My husband and I are VERY worried about our future, gas and food prices rising daily. We’ve had our savings dwindle with the cost of living into the stratosphere, we are finding it impossible to replace them. We can get by, but we can’t seem to get ahead. My condolences to anyone retiring in this crisis, 40years nonstop just for a corrupt system to take all you worked for..
I feel your pain mate, as a fellow retiree, I’d suggest you look into passive index fund investing and learn some more. For me, I had my share of ups and downs when I first started looking for a consistent passive income so I hired an expert advisor( FA) for aid and following her advice, I poured $30k in value stocks and digital assets, over 200k in profits so far and pretty sure I'm ready for whatever comes.

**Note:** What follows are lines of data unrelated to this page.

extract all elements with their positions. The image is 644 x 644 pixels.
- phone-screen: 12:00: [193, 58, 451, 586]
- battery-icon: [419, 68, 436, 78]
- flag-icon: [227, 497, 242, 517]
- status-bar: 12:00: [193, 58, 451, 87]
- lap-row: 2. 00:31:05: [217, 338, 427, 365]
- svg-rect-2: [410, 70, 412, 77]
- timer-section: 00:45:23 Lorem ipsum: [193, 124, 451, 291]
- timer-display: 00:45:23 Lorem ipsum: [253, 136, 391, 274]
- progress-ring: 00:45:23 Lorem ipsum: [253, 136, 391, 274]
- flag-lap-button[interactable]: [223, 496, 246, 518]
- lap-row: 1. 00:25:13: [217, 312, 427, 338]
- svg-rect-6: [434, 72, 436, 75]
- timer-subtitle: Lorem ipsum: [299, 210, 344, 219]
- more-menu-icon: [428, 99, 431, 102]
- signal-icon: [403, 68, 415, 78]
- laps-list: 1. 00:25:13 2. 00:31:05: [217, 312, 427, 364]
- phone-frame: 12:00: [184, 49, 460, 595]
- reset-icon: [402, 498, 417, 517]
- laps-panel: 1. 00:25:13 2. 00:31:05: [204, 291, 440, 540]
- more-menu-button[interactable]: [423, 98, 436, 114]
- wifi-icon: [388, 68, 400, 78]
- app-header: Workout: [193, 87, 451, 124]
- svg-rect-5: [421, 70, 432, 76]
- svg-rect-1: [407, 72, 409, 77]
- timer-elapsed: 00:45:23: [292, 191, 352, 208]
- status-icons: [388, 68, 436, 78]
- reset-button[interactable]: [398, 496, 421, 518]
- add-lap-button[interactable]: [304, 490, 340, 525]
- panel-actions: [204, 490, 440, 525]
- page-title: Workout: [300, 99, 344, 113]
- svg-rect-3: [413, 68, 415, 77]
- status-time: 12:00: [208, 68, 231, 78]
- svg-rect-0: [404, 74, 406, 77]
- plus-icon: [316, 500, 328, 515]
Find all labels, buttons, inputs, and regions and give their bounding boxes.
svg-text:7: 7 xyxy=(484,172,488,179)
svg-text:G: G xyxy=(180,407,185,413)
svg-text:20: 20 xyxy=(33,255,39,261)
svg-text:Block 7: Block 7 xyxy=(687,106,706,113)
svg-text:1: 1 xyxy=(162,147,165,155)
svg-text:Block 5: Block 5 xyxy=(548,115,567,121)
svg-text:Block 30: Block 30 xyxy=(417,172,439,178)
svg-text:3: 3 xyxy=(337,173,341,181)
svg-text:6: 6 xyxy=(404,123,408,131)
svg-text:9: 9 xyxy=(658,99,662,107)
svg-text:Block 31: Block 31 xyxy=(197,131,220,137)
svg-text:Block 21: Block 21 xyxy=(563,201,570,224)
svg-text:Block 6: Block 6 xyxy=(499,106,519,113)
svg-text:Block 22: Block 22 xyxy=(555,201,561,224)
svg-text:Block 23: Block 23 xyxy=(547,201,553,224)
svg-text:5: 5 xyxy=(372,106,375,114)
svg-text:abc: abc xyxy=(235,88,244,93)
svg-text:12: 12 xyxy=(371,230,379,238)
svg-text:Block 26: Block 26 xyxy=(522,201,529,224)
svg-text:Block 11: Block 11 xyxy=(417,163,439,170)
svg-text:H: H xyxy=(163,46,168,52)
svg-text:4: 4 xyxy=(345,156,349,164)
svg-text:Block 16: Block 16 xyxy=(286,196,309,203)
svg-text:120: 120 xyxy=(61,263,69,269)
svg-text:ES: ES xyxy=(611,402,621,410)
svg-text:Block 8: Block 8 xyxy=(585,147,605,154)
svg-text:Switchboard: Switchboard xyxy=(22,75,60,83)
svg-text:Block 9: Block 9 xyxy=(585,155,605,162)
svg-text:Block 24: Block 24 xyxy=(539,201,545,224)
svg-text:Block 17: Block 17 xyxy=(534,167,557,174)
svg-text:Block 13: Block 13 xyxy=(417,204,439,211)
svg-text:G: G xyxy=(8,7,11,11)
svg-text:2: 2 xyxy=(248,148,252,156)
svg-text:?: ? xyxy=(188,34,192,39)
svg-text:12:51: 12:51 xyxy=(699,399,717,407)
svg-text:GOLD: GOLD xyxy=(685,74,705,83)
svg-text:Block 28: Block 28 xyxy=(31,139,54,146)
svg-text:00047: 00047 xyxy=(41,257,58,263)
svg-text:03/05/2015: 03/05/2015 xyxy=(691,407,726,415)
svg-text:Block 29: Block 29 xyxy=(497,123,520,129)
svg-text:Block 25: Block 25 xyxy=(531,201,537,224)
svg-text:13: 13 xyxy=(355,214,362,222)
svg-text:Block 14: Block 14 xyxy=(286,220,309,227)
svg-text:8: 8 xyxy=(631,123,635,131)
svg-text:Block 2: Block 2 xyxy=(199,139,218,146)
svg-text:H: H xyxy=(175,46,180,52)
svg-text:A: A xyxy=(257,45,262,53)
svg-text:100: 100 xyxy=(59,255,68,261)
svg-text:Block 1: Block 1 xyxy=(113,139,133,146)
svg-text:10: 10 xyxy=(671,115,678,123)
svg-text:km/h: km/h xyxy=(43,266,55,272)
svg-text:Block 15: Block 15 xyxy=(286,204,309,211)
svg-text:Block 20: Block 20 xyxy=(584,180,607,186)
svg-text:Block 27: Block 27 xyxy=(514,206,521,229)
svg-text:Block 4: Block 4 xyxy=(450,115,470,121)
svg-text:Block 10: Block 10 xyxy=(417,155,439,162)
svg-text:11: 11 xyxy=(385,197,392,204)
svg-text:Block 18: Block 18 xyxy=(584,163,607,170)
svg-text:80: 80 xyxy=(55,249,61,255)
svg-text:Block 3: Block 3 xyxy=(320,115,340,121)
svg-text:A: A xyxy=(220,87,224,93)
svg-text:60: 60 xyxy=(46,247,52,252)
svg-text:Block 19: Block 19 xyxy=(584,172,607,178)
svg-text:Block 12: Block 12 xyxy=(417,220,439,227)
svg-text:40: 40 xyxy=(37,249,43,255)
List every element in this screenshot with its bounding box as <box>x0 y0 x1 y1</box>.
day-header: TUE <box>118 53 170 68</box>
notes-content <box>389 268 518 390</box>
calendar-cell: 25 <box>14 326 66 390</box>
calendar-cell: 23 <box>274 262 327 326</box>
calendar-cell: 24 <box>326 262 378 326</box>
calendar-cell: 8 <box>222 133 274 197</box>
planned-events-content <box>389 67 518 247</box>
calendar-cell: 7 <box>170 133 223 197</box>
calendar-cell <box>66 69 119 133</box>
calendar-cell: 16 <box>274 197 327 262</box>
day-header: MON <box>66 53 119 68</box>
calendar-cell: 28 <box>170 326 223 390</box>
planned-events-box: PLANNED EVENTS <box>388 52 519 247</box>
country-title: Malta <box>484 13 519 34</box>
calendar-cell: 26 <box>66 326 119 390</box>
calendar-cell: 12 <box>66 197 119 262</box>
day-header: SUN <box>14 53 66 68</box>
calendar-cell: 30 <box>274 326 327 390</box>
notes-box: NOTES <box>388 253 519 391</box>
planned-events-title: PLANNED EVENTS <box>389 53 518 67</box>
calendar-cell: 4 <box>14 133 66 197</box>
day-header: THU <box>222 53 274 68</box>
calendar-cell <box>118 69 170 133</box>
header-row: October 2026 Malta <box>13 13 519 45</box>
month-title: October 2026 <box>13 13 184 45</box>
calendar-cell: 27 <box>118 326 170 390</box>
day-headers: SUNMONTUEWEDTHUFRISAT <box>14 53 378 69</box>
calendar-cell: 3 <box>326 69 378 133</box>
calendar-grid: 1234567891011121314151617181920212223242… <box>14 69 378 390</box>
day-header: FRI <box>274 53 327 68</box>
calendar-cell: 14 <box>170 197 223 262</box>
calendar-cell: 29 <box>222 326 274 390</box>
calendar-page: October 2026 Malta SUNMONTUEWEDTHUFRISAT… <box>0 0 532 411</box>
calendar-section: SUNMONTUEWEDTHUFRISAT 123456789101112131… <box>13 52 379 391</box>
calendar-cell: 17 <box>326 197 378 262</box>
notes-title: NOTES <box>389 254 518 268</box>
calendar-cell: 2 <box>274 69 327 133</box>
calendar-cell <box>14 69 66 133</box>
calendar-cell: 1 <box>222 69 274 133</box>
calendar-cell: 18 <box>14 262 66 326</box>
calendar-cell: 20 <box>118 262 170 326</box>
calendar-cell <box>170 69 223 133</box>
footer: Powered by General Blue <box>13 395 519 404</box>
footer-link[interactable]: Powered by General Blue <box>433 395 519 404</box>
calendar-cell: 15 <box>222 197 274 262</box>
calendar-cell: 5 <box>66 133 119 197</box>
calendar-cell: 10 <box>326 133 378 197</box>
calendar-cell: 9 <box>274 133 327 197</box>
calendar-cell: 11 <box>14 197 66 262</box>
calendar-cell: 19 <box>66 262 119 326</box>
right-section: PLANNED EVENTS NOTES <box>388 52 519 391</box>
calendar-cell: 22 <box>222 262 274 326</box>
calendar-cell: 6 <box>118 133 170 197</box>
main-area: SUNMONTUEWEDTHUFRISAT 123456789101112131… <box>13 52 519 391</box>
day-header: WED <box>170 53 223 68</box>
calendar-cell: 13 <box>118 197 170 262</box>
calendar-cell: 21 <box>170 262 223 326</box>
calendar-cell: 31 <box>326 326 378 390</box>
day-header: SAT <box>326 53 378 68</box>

@@eriklong6152 The crazy part is that those advisors are probably outperforming the market and raising good returns but some are charging fees over fees that drain your portfolio. Is this the case with yours too?
@@susangore7571 My advisor is ANNA HAMILTON I found her on Bloomberg where she was featured and reached out to her afterwards. You can look her up online if you care for supervision, just search her name.
@@eriklong6152 Thanks for sharing, I just looked her up adding Financial Advisor to her name search online, found her and I would say she really does have an impressive background on Retirement /investing
The fact that "iPhone" is pretty much synonymous with "smartphone" here and for many people shows the sheer amount of people using iPhones in the US...and as someone who knows many things about technology and uses Android on a daily basis, it's kinda sad that most people won't even know about the latest innovations outside Apple, especially ones from Chinese manufacturers. Don't get me wrong, Apple makes amazing products, but so do other tech companies. I do have to commend Apple for its focus on privacy, security, and digital wellbeing though...they do prove to be more caring about the user than many other software providers.
Oh poor Apple. Never admitting they made something wrong or somebody invented something first. This corporate arrogance is something I do not like. This is the primary reason, why I am not their customer.
Great video and the technology is still ever so scary! +handing personal devices to entertain kids in restaurants as well as my own son (now 18) using his device in a restaurant still irks me!
iPhones open my house doors, control my Tesla, solar, powerwall, and apple play. No more car keys, no more house keys, no more credit card. The iwatch makes it even easier.